Кто-то позвонил, и Фанни Марковна пошла открывать дверь. Вскоре в комнату вошел Пиз.
— Сергей Михайлович, — сказал он, поздоровавшись, — вы, вероятно, забыли, что в шесть лекция.
Степняк с удивлением взглянул на него. Только сейчас вспомнил, что накануне они действительно условились встретиться и вместе пойти послушать Пирсона.
— Чья лекция? — спросил Энгельс.
— Профессора Пирсона. Он будет говорить об универсальности математики, — ответил Пиз.
— Карл Пирсон... — размышлял Энгельс. — Вообще его утверждения о необходимости применения математики во всех отраслях науки не лишены смысла. Мы недооцениваем математику.
— Вероятно, потому, что не знаем ее, — улыбнулся Эвелинг. — Легче доказать что-то в сфере истории или литературы, нежели вывести математическую формулу.
— Вполне правильно, — поддержал Энгельс. — Потому-то среди революционеров современных поколений так мало экономистов, людей, которые бы говорили не вообще, а оперировали бы точными расчетами. Среди ваших, — обратился к Степняку, — это разве что Ковалевский, Зибер...
— Подолинский, — дополнил Сергей Михайлович.
— Подолинский, — сказал Энгельс, — тянет к естественному социализму, он пытался доказать неминуемость социальной революции на основе естественных наук. Такой себе прогрессивный эволюционист по образцу лондонских фабианцев. Вот и все, в сущности, трое, — закончил он. — А в мире нет ни одного явления — вплоть до творчества самого утонченного искусства, — которые бы не были продуктами материальных экономических причин.
— Относительно материальных экономических причин я с вами полностью согласен, метр, — проговорил Пиз. — Не разделяю, однако, ваших пессимистических взглядов на фабианцев.
— Те-те-те, — схватился за голову Энгельс, — я и забыл, что среди нас один из лидеров фабианства![14] Простите, — обратился к Пизу, — но при всей моей симпатии к вам и к вашим друзьям, поддержать вашу тактику не могу... не можем.

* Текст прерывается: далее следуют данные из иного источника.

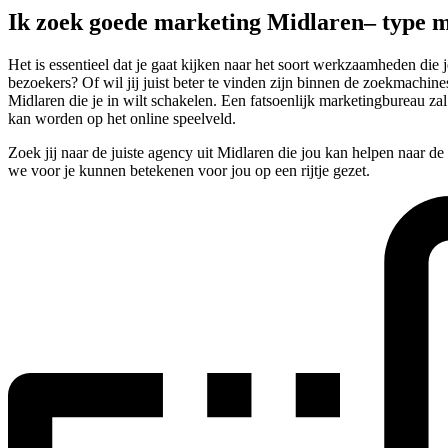
Ik zoek goede marketing Midlaren– type 
Het is essentieel dat je gaat kijken naar het soort werkzaamheden die
bezoekers? Of wil jij juist beter te vinden zijn binnen de zoekmachine
Midlaren die je in wilt schakelen. Een fatsoenlijk marketingbureau z
kan worden op het online speelveld.
Zoek jij naar de juiste agency uit Midlaren die jou kan helpen naar d
we voor je kunnen betekenen voor jou op een rijtje gezet.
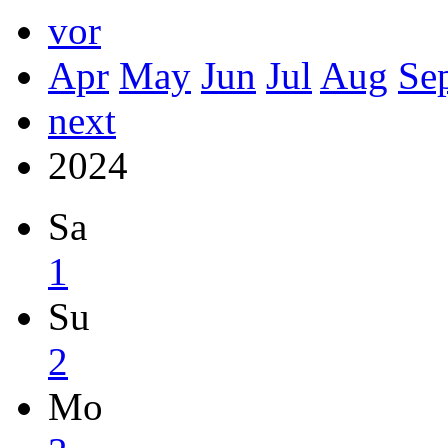
vor
Apr
May
Jun
Jul
Aug
Se
next
2024
Sa
1
Su
2
Mo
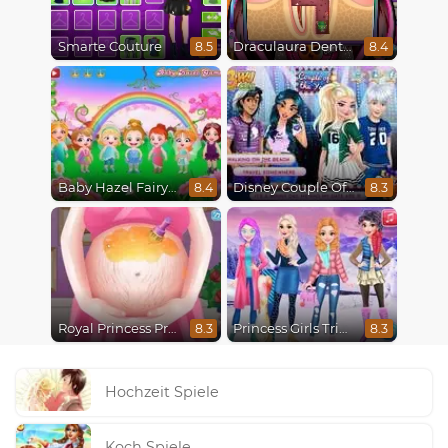
Smarte Couture
Draculaura Dentist
8.5
8.4
Baby Hazel Fairyland Ballet
Disney Couple Of The Year
8.4
8.3
Royal Princess Pregnant
Princess Girls Trip To Aspen
8.3
8.3
Hochzeit Spiele
Koch Spiele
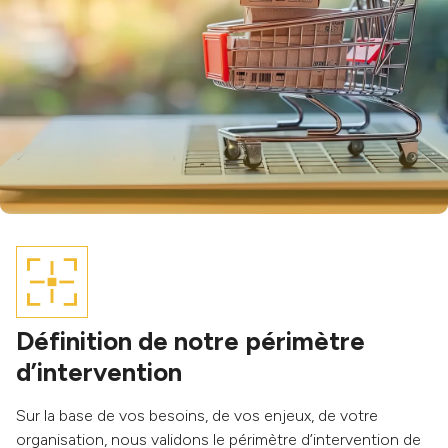
Définition de notre périmètre
d’intervention
Sur la base de vos besoins, de vos enjeux, de votre
organisation, nous validons le périmètre d’intervention de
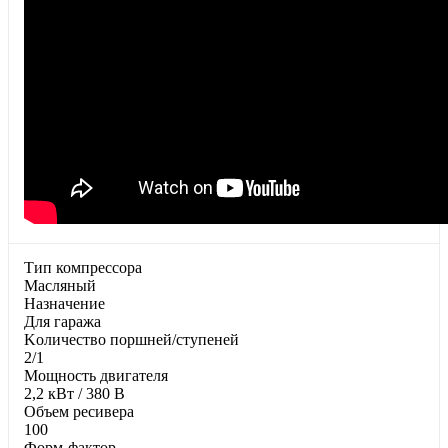
Тип компрессора
Масляный
Haзнaчeниe
Для гapaжa
Koличecтвo пopшнeй/cтупeнeй
2/1
Moщнocть двигaтeля
2,2 кВт / 380 В
Oбъeм pecивepa
100
Фopм-фaктop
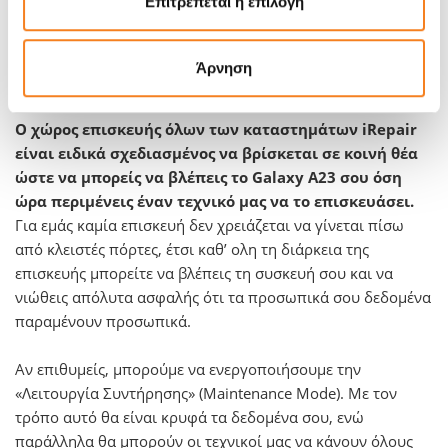
Επιτρέπεται η επιλογή
βλάβη από νερό ή έχουν εμφανίσει πρόβλημα στην μητρική
πλακέτα. Επισκευάζουμε το Galaxy Α23 σας σχεδόν σε κάθε
περίπτωση, ακόμη κι αν πήγες κάπου αλλού και σου είπαν
Άρνηση
το αντίθετο.
Ο χώρος επισκευής όλων των καταστημάτων iRepair
είναι ειδικά σχεδιασμένος να βρίσκεται σε κοινή θέα
ώστε να μπορείς να βλέπεις το Galaxy Α23 σου όση
ώρα περιμένεις έναν τεχνικό μας να το επισκευάσει.
Για εμάς καμία επισκευή δεν χρειάζεται να γίνεται πίσω
από κλειστές πόρτες, έτσι καθ’ ολη τη διάρκεια της
επισκευής μπορείτε να βλέπεις τη συσκευή σου και να
νιώθεις απόλυτα ασφαλής ότι τα προσωπικά σου δεδομένα
παραμένουν προσωπικά.
Αν επιθυμείς, μπορούμε να ενεργοποιήσουμε την
«Λειτουργία Συντήρησης» (Maintenance Mode). Με τον
τρόπο αυτό θα είναι κρυφά τα δεδομένα σου, ενώ
παράλληλα θα μπορούν οι τεχνικοί μας να κάνουν όλους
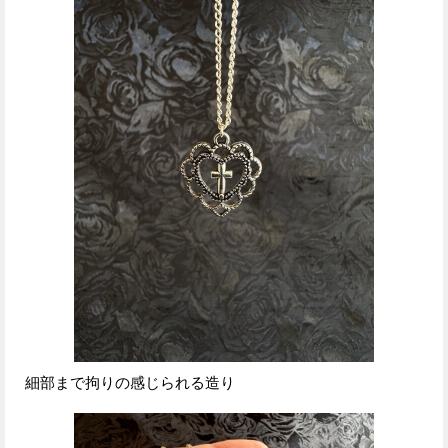
細部まで拘りの感じられる造り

Это то, что пагубно влияет на революционизацию масс, на революционное преобразование мира.
Пиз начал было возражать, доказывать что-то свое, но Энгельс заявил, что дискуссировать сегодня он не желает, и перевел разговор на другое.
— А может быть, все же пойдемте, послушаем Пирсона, — предложил Пиз.

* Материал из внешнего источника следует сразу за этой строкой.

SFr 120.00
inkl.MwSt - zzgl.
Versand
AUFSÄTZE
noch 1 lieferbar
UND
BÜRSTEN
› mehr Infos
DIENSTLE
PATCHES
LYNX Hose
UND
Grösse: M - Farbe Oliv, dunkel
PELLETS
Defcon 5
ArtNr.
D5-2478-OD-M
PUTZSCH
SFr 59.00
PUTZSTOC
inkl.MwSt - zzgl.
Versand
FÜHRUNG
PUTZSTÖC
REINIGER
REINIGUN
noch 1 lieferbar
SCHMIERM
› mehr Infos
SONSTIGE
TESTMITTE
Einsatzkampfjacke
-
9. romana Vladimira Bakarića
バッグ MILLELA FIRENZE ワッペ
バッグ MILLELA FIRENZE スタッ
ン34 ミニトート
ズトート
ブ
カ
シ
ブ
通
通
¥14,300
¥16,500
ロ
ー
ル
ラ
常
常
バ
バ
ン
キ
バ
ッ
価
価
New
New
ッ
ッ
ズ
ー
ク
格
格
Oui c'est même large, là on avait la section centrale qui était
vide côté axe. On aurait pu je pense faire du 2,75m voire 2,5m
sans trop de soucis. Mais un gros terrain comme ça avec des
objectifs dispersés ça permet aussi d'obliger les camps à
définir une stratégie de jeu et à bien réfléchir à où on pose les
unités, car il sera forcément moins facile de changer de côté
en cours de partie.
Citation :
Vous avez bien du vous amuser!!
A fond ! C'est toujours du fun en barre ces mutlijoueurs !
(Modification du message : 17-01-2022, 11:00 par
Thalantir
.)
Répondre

Энгельс отрицательно покачал головой.
— На лекции я не ходок. Мы с Эвелингом двинемся дальше.
— А я пойду, — сказал Степняк. — Интересует меня этот лектор. И тема. В молодости я увлекался математикой.

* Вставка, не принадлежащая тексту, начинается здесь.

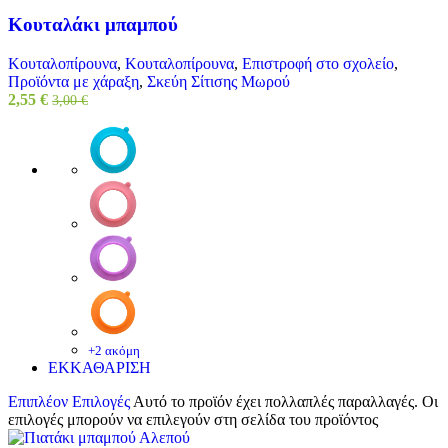
Κουταλάκι μπαμπού
Κουταλοπίρουνα
,
Κουταλοπίρουνα
,
Επιστροφή στο σχολείο
,
Προϊόντα με χάραξη
,
Σκεύη Σίτισης Μωρού
2,55
€
3,00
€
+2 ακόμη
ΕΚΚΑΘΑΡΙΣΗ
Επιπλέον Επιλογές
Αυτό το προϊόν έχει πολλαπλές παραλλαγές. Οι
επιλογές μπορούν να επιλεγούν στη σελίδα του προϊόντος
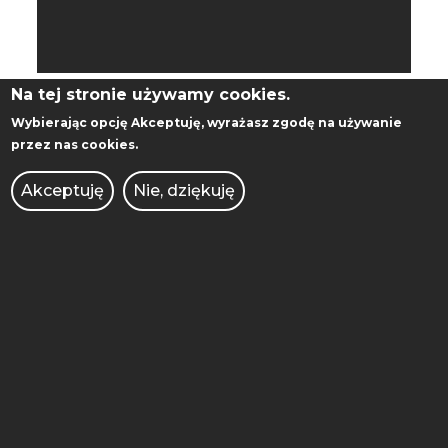
Na tej stronie używamy cookies.
Wybierając opcję
Akceptuję
, wyrażasz zgodę na używanie
przez nas cookies.
MIKROELEKTRONIKA I
Akceptuję
Nie, dziękuję
KOMUNIKACJA
CYFROWA
TELEINFORMATYKA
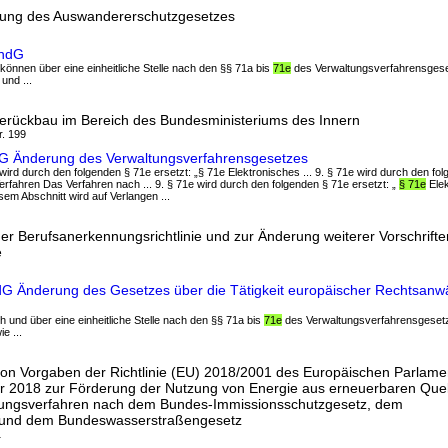
rung des Auswandererschutzgesetzes
ÄndG
können über eine einheitliche Stelle nach den §§ 71a bis
71e
des Verwaltungsverfahrensgese
und ...
ierückbau im Bereich des Bundesministeriums des Innern
r. 199
IG Änderung des Verwaltungsverfahrensgesetzes
wird durch den folgenden § 71e ersetzt: „§ 71e Elektronisches ... 9. § 71e wird durch den fo
erfahren Das Verfahren nach ... 9. § 71e wird durch den folgenden § 71e ersetzt: „
§ 71e
Elek
em Abschnitt wird auf Verlangen ...
r Berufsanerkennungsrichtlinie und zur Änderung weiterer Vorschrifte
e
G Änderung des Gesetzes über die Tätigkeit europäischer Rechtsanwä
ch und über eine einheitliche Stelle nach den §§ 71a bis
71e
des Verwaltungsverfahrensgeset
e ...
on Vorgaben der Richtlinie (EU) 2018/2001 des Europäischen Parlame
 2018 zur Förderung der Nutzung von Energie aus erneuerbaren Que
sungsverfahren nach dem Bundes-Immissionsschutzgesetz, dem
 und dem Bundeswasserstraßengesetz
1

Лекция была действительно интересной. Еще не старый, без искусственных профессорских манер, с выразительными большими глазами, лектор доходчиво рассказывал, как знания — главным образом точные, математические — совершенствуют сознание человека, а следовательно, и общества.
Популярное изложение своих мыслей, аргументы, непринужденное оперирование историческими фактами, примеры из развития экономики разных эпох привлекали внимание слушателей.
Степняк любил таких людей. После лекции попросил Пиза познакомить его с профессором. Подошла и Анни Безант. Оказывается, она уже давно дружит с Пирсоном, бывает почти на всех его публичных выступлениях.
— Думаете, зачем она ходит на мои лекции? — спрашивал в шутливой форме профессор. — Хочет до мелочей изучить меня как оратора, чтобы потом при случае расправиться со мною. Я конкурент для нее.
— Как же, — смеялась Безант, — вас ущипнешь! Вы своими расчетами всех гипнотизируете.
— По вашей покорности это трудно заметить.
Зашли в кафе. Пирсон угощал мужчин пивом, дам — шоколадом. Простой, обычный, словно за его плечами не было десятков сложнейших трудов, будто не восхищал публику своими смелыми предположениями.
— Я читаю ваши статьи в «Таймс», — проговорил Пирсон как бы между прочим, обратившись к Степняку. — Не могу понять, как вы трактуете основной экономический стимул развития России? Как вы, мистер Степняк, сочетаете этот стимул с крайним обнищанием?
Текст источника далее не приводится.